As you may know, Docear offers literature recommendations and as you may know further, it’s part of my PhD to find out how to make these recommendations as good as possible. To accomplish this I need to know what a ‘good’ recommendation is. So far we have been using Click Through Rates (CTR) to evaluate different recommendation algorithms. CTR is a common performance measure in online advertisement. For instance, if a recommendation is shown 1000 times and clicked 12 times, then the CTR is 1,2% (12/1000).  That means if an algorithm A has a CTR of 1% and algorithm B has a CTR of 2%, B is better.

Recently, we submitted a paper to a conference. The paper summarized the results of some evaluations we did with different recommendation algorithms. The paper was rejected. Among others, a reviewer criticized the CTR as a too simple evaluation metric.
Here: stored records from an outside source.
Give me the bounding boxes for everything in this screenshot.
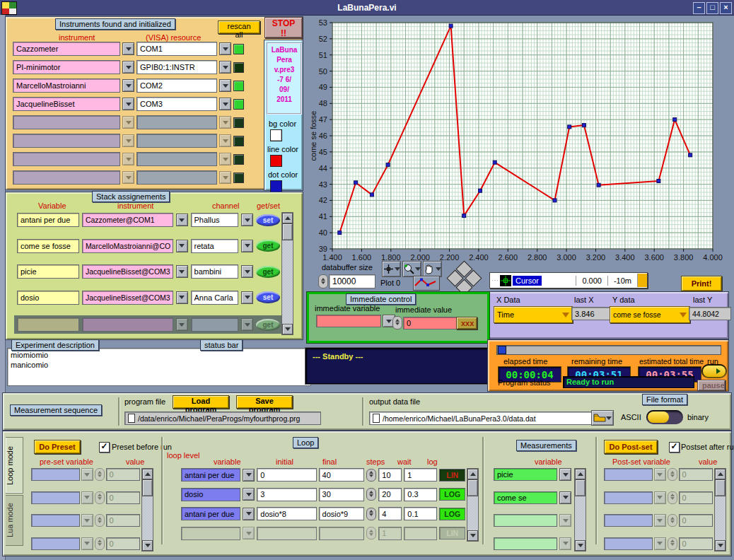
stack-instrument-dropdown[interactable] (176, 291, 188, 304)
visa-resource-field[interactable] (136, 134, 217, 148)
visa-resource-field[interactable] (136, 152, 217, 166)
loop-steps-field[interactable]: 10 (378, 468, 402, 482)
instrument-name-dropdown[interactable] (122, 134, 134, 147)
stack-instrument-field[interactable]: MarcelloMastroianni@CO (82, 239, 173, 253)
visa-resource-dropdown[interactable] (219, 42, 231, 55)
scroll-up-arrow[interactable] (282, 213, 293, 223)
cursor-lock-button[interactable] (637, 274, 647, 287)
immediate-variable-field[interactable] (316, 315, 381, 327)
browse-folder-button[interactable] (591, 410, 614, 426)
postset-scrollbar[interactable] (714, 468, 726, 552)
measurement-variable-field[interactable]: picie (494, 468, 557, 481)
line-color-swatch[interactable] (270, 155, 282, 167)
value-spinner[interactable] (668, 514, 677, 527)
stack-instrument-dropdown[interactable] (176, 265, 188, 278)
progress-slider[interactable] (496, 345, 721, 355)
immediate-send-button[interactable]: xxx (456, 317, 477, 329)
rescan-all-button[interactable]: rescan all (218, 21, 260, 34)
maximize-button[interactable]: □ (706, 2, 718, 14)
loop-log-toggle[interactable]: LOG (439, 508, 465, 520)
visa-resource-dropdown[interactable] (219, 134, 231, 147)
preset-variable-field[interactable] (31, 491, 80, 504)
postset-variable-dropdown[interactable] (654, 491, 666, 504)
stack-variable-field[interactable] (17, 317, 79, 332)
run-toggle-button[interactable] (701, 364, 727, 378)
instrument-name-dropdown[interactable] (122, 79, 134, 92)
program-file-path[interactable]: /data/enrico/Michael/PeraProgs/myfourthp… (124, 412, 321, 425)
loop-steps-field[interactable]: 4 (378, 507, 402, 520)
value-spinner[interactable] (366, 488, 376, 501)
preset-value-field[interactable]: 0 (106, 514, 140, 527)
measurement-variable-dropdown[interactable] (559, 537, 571, 550)
pause-button[interactable]: pause (697, 380, 726, 391)
visa-resource-dropdown[interactable] (219, 79, 231, 92)
value-spinner[interactable] (95, 514, 105, 527)
preset-value-field[interactable]: 0 (106, 537, 140, 550)
postset-variable-dropdown[interactable] (654, 514, 666, 527)
postset-variable-field[interactable] (604, 491, 653, 504)
loop-wait-field[interactable]: 0.3 (404, 488, 437, 501)
close-button[interactable]: × (720, 2, 732, 14)
loop-final-field[interactable]: 30 (319, 488, 365, 501)
visa-resource-field[interactable]: COM1 (136, 42, 217, 56)
instrument-name-field[interactable] (13, 152, 120, 166)
instrument-name-field[interactable]: MarcelloMastroianni (13, 78, 120, 93)
value-spinner[interactable] (95, 491, 105, 504)
loop-variable-field[interactable] (181, 527, 240, 540)
visa-resource-field[interactable] (136, 170, 217, 185)
scrollbar-thumb[interactable] (282, 223, 293, 240)
instrument-name-field[interactable] (13, 170, 120, 185)
stack-set-button[interactable]: set (256, 291, 280, 303)
stack-variable-field[interactable]: antani per due (17, 213, 79, 227)
preset-variable-field[interactable] (31, 537, 80, 550)
stack-variable-field[interactable]: come se fosse (17, 239, 79, 253)
postset-value-field[interactable]: 0 (679, 537, 713, 550)
stack-instrument-field[interactable]: JacquelineBisset@COM3 (82, 264, 173, 279)
loop-initial-field[interactable]: 3 (257, 488, 316, 501)
stack-channel-dropdown[interactable] (241, 291, 253, 304)
loop-variable-dropdown[interactable] (243, 488, 255, 501)
loop-variable-dropdown[interactable] (243, 508, 255, 520)
instrument-name-field[interactable] (13, 134, 120, 148)
postset-value-field[interactable]: 0 (679, 514, 713, 527)
loop-log-toggle[interactable]: LOG (439, 488, 465, 501)
visa-resource-field[interactable]: COM3 (136, 97, 217, 111)
instrument-name-field[interactable]: Cazzometer (13, 42, 120, 56)
scroll-down-arrow[interactable] (282, 324, 293, 334)
postset-variable-dropdown[interactable] (654, 537, 666, 550)
visa-resource-field[interactable]: COM2 (136, 78, 217, 93)
preset-before-run-checkbox[interactable]: ✓ (99, 442, 110, 453)
stack-channel-dropdown[interactable] (241, 214, 253, 226)
instrument-name-dropdown[interactable] (122, 42, 134, 55)
cursor-y-value[interactable]: -10m (607, 276, 637, 286)
file-format-toggle[interactable] (646, 410, 683, 424)
preset-variable-dropdown[interactable] (81, 537, 93, 550)
stack-instrument-dropdown[interactable] (176, 318, 188, 331)
postset-value-field[interactable]: 0 (679, 468, 713, 481)
loop-final-field[interactable]: 40 (319, 468, 365, 482)
stack-channel-field[interactable]: bambini (191, 264, 238, 279)
value-spinner[interactable] (668, 537, 677, 550)
cursor-crosshair-icon[interactable] (500, 275, 511, 286)
preset-variable-field[interactable] (31, 468, 80, 481)
plot-legend-sample-icon[interactable] (413, 276, 440, 291)
x-data-dropdown[interactable]: Time (494, 306, 573, 323)
zoom-tool-icon[interactable] (402, 261, 421, 277)
progress-slider-handle[interactable] (498, 346, 506, 354)
visa-resource-dropdown[interactable] (219, 61, 231, 74)
load-program-button[interactable]: Load program (173, 395, 229, 409)
loop-variable-field[interactable]: dosio (181, 488, 240, 501)
postset-variable-field[interactable] (604, 468, 653, 481)
tab-lua-mode[interactable]: Lua mode (6, 495, 23, 546)
instrument-name-field[interactable]: JacquelineBisset (13, 97, 120, 111)
cursor-list-icon[interactable]: ··· (490, 276, 500, 284)
value-spinner[interactable] (95, 537, 105, 550)
visa-resource-dropdown[interactable] (219, 116, 231, 129)
value-spinner[interactable] (668, 468, 677, 481)
loop-wait-field[interactable]: 0.1 (404, 507, 437, 520)
output-file-path[interactable]: /home/enrico/Michael/LaBunaPera3.0/data.… (369, 412, 593, 425)
stack-channel-dropdown[interactable] (241, 318, 253, 331)
loop-final-field[interactable] (319, 527, 365, 540)
value-spinner[interactable] (366, 527, 376, 539)
visa-resource-field[interactable] (136, 115, 217, 129)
We should rather use metrics that are common in information retrieval such as Mean Absolute Error (MAE), Mean Squared Error (MSE), Root Mean Squared Error (RMSE), or Precision (i.e. Mean Average Precision, MAE).
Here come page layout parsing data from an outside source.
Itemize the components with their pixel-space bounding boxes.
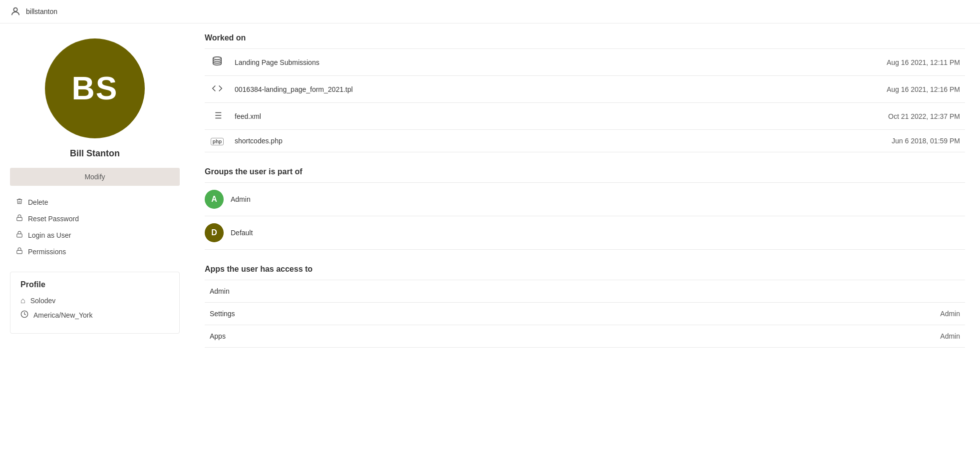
page-wrapper: billstanton BS Bill Stanton Modify bbox=[0, 0, 980, 460]
groups-section: Groups the user is part of A Admin D Def… bbox=[205, 167, 965, 250]
action-list: Delete Reset Password bbox=[10, 194, 180, 260]
worked-on-row: 0016384-landing_page_form_2021.tpl Aug 1… bbox=[205, 76, 965, 103]
action-delete[interactable]: Delete bbox=[10, 194, 180, 210]
action-login-as-user-label: Login as User bbox=[28, 231, 71, 239]
profile-title: Profile bbox=[20, 280, 169, 289]
app-row: Admin bbox=[205, 280, 965, 303]
file-name[interactable]: 0016384-landing_page_form_2021.tpl bbox=[230, 76, 675, 103]
user-full-name: Bill Stanton bbox=[70, 148, 120, 159]
modify-button[interactable]: Modify bbox=[10, 168, 180, 186]
file-date: Jun 6 2018, 01:59 PM bbox=[675, 130, 965, 152]
file-name[interactable]: shortcodes.php bbox=[230, 130, 675, 152]
apps-title: Apps the user has access to bbox=[205, 265, 965, 274]
svg-rect-2 bbox=[17, 234, 22, 237]
action-reset-password[interactable]: Reset Password bbox=[10, 210, 180, 227]
apps-section: Apps the user has access to Admin Settin… bbox=[205, 265, 965, 348]
file-icon-cell bbox=[205, 103, 230, 130]
groups-list: A Admin D Default bbox=[205, 182, 965, 250]
action-permissions-label: Permissions bbox=[28, 248, 66, 256]
worked-on-row: Landing Page Submissions Aug 16 2021, 12… bbox=[205, 49, 965, 76]
clock-icon bbox=[20, 310, 28, 320]
group-item: A Admin bbox=[205, 182, 965, 216]
svg-point-0 bbox=[13, 8, 17, 11]
file-icon-cell bbox=[205, 49, 230, 76]
app-name[interactable]: Admin bbox=[205, 280, 617, 303]
topbar-username: billstanton bbox=[26, 7, 57, 15]
svg-point-5 bbox=[213, 57, 222, 60]
main-content: BS Bill Stanton Modify Delete bbox=[0, 23, 980, 460]
app-role: Admin bbox=[617, 303, 965, 325]
svg-rect-1 bbox=[17, 217, 22, 220]
file-icon-cell: php bbox=[205, 130, 230, 152]
user-icon bbox=[10, 6, 21, 17]
svg-rect-3 bbox=[17, 250, 22, 253]
lock-icon-login bbox=[16, 231, 23, 239]
group-name: Admin bbox=[231, 195, 251, 203]
profile-timezone-value: America/New_York bbox=[33, 311, 93, 319]
action-reset-password-label: Reset Password bbox=[28, 215, 79, 223]
app-name[interactable]: Apps bbox=[205, 325, 617, 348]
top-bar: billstanton bbox=[0, 0, 980, 23]
group-avatar: A bbox=[205, 190, 224, 209]
worked-on-section: Worked on Landing Page Submissions Aug 1… bbox=[205, 33, 965, 152]
lock-icon-reset bbox=[16, 214, 23, 223]
app-role bbox=[617, 280, 965, 303]
lock-icon-permissions bbox=[16, 247, 23, 256]
avatar-initials: BS bbox=[72, 70, 118, 107]
worked-on-table: Landing Page Submissions Aug 16 2021, 12… bbox=[205, 48, 965, 152]
sidebar: BS Bill Stanton Modify Delete bbox=[0, 23, 190, 460]
profile-timezone: America/New_York bbox=[20, 310, 169, 320]
file-name[interactable]: Landing Page Submissions bbox=[230, 49, 675, 76]
home-icon: ⌂ bbox=[20, 296, 25, 305]
groups-title: Groups the user is part of bbox=[205, 167, 965, 176]
right-content: Worked on Landing Page Submissions Aug 1… bbox=[190, 23, 980, 460]
file-date: Aug 16 2021, 12:16 PM bbox=[675, 76, 965, 103]
app-row: Apps Admin bbox=[205, 325, 965, 348]
app-row: Settings Admin bbox=[205, 303, 965, 325]
profile-box: Profile ⌂ Solodev America/New_York bbox=[10, 272, 180, 334]
action-permissions[interactable]: Permissions bbox=[10, 243, 180, 260]
apps-table: Admin Settings Admin Apps Admin bbox=[205, 280, 965, 348]
avatar: BS bbox=[45, 38, 145, 138]
profile-solodev: ⌂ Solodev bbox=[20, 296, 169, 305]
app-role: Admin bbox=[617, 325, 965, 348]
profile-solodev-value: Solodev bbox=[30, 297, 56, 305]
action-login-as-user[interactable]: Login as User bbox=[10, 227, 180, 243]
file-date: Aug 16 2021, 12:11 PM bbox=[675, 49, 965, 76]
action-delete-label: Delete bbox=[28, 198, 48, 206]
group-item: D Default bbox=[205, 216, 965, 250]
delete-icon bbox=[16, 198, 23, 206]
group-name: Default bbox=[231, 229, 253, 237]
file-icon-cell bbox=[205, 76, 230, 103]
file-name[interactable]: feed.xml bbox=[230, 103, 675, 130]
file-date: Oct 21 2022, 12:37 PM bbox=[675, 103, 965, 130]
worked-on-row: feed.xml Oct 21 2022, 12:37 PM bbox=[205, 103, 965, 130]
group-avatar: D bbox=[205, 223, 224, 242]
app-name[interactable]: Settings bbox=[205, 303, 617, 325]
worked-on-title: Worked on bbox=[205, 33, 965, 42]
worked-on-row: php shortcodes.php Jun 6 2018, 01:59 PM bbox=[205, 130, 965, 152]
The funny thing is, CTR, MAE, MSE, RMSE and Precision are basically all the same, at least in a binary classification problem (recommendation relevant / clicked vs. recommendation irrelevant / not clicked). The table shows an example. Assume, you show ten recommendations to users (Rec1…Rec10). Then is the ‘Estimate’ for each recommendation ‘1’, i.e. it’s clicked by a user. The ‘Actual‘ value describes if a user actually clicked on a recommendation (‘1) or not (‘0’). The ‘Error’ is either 0 (if the recommendation actually was clicked) or 1 (if it was not clicked). The mean absolute error (MAE) is simply the sum of all errors (6 in the example) devided by the number of total recommendations (10 in the example). Since we have only zeros and ones, it makes no difference if they are squared or not. Consequently, the mean squared error (MSE) is identical to MAE. In addition, precision and mean average precision (MAP) is identical to CTR; precision (and CTR) is exactly 1-MAE (or 1-MSE), and also RMSE perfectly correlates with the other values because it’s simply the root square of MSE (or MAE).
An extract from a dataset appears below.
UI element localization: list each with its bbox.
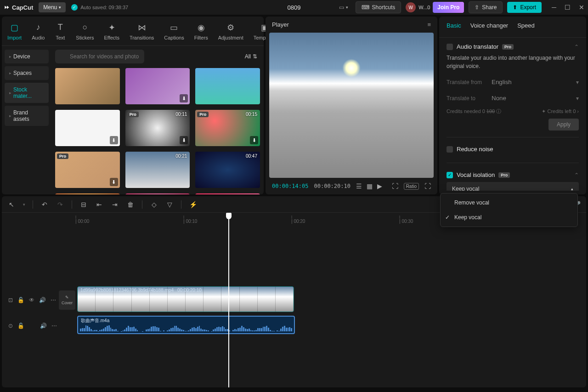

Click Through Rate (CTR) vs. Mean Absolute Error (MAE) vs Mean Squared Error (MSE) vs Root Mean Squared Error (RMSE) vs Precision

In a binary evaluation (relevant / not relevant) in information retrieval, there is no difference in the significance between Click Through Rate (CTR), Mean Absolute Error (MAE), Mean Squared Error (MSE), Root Mean Squared Error (RMSE), and Precision.